BEGIN Supplied information
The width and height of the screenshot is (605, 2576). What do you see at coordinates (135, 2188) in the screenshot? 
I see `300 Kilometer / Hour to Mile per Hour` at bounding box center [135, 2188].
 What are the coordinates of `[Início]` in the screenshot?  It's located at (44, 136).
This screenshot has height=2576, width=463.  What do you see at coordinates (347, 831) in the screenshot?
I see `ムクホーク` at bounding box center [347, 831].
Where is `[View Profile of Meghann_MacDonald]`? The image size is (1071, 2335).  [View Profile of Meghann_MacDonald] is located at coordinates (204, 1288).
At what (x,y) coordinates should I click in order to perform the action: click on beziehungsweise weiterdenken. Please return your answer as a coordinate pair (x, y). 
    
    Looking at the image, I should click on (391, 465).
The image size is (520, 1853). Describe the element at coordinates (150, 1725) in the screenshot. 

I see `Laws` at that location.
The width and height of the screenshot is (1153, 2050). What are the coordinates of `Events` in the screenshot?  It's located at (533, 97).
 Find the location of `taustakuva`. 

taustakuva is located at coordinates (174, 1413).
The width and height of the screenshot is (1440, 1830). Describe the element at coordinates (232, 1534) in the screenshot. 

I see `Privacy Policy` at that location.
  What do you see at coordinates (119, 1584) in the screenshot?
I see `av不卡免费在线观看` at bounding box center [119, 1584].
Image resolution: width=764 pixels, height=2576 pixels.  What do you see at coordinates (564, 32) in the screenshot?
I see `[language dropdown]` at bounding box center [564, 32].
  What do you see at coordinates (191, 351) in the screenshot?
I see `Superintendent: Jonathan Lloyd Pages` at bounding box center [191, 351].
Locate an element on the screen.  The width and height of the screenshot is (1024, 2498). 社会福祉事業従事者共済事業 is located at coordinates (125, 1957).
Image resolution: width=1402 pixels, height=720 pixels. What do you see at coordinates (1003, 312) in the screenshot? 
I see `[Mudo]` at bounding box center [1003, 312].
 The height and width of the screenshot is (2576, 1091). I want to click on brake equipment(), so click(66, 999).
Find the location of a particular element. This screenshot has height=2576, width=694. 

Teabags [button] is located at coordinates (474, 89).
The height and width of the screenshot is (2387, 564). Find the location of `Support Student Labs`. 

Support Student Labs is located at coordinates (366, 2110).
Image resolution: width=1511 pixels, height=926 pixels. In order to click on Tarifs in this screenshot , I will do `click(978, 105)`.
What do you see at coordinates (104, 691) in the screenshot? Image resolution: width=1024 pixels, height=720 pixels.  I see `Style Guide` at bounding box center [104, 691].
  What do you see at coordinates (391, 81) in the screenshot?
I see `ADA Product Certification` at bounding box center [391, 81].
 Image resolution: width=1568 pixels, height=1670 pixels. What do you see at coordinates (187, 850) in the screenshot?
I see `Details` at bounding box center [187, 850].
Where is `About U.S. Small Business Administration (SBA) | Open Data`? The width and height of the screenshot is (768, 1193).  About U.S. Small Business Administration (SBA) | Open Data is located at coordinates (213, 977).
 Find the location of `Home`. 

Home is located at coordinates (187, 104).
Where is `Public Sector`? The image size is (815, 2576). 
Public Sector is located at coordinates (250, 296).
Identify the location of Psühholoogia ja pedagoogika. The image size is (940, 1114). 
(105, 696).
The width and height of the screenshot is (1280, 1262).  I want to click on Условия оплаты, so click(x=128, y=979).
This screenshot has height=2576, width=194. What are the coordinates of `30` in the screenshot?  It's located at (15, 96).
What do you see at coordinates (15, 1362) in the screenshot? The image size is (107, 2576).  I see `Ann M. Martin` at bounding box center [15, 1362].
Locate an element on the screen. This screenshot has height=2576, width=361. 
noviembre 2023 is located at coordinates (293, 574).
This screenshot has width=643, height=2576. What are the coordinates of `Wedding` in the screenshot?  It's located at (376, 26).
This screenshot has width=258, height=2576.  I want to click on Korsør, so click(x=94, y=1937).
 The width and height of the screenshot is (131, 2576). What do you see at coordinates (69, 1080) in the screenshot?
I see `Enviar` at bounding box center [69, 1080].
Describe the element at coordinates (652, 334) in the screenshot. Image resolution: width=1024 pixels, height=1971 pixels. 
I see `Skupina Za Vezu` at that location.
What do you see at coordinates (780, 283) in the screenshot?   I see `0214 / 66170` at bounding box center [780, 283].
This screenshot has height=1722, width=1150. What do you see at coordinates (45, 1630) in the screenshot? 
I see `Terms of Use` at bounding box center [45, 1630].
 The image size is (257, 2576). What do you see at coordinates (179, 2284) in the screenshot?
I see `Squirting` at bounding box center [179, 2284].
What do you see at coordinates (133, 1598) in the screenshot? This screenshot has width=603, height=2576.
END Supplied information
Brief: Reproduce, with both ends included, the lines from the one holding "Identify the location" to the end of the records above.

Output for this task:
Identify the location of Psühholoogia ja pedagoogika. The image size is (940, 1114). 
(105, 696).
The width and height of the screenshot is (1280, 1262).  I want to click on Условия оплаты, so click(x=128, y=979).
This screenshot has height=2576, width=194. What are the coordinates of `30` in the screenshot?  It's located at (15, 96).
What do you see at coordinates (15, 1362) in the screenshot? The image size is (107, 2576).  I see `Ann M. Martin` at bounding box center [15, 1362].
Locate an element on the screen. This screenshot has height=2576, width=361. 
noviembre 2023 is located at coordinates (293, 574).
This screenshot has width=643, height=2576. What are the coordinates of `Wedding` in the screenshot?  It's located at (376, 26).
This screenshot has width=258, height=2576.  I want to click on Korsør, so click(x=94, y=1937).
 The width and height of the screenshot is (131, 2576). What do you see at coordinates (69, 1080) in the screenshot?
I see `Enviar` at bounding box center [69, 1080].
Describe the element at coordinates (652, 334) in the screenshot. Image resolution: width=1024 pixels, height=1971 pixels. 
I see `Skupina Za Vezu` at that location.
What do you see at coordinates (780, 283) in the screenshot?   I see `0214 / 66170` at bounding box center [780, 283].
This screenshot has height=1722, width=1150. What do you see at coordinates (45, 1630) in the screenshot? 
I see `Terms of Use` at bounding box center [45, 1630].
 The image size is (257, 2576). What do you see at coordinates (179, 2284) in the screenshot?
I see `Squirting` at bounding box center [179, 2284].
What do you see at coordinates (133, 1598) in the screenshot? This screenshot has width=603, height=2576.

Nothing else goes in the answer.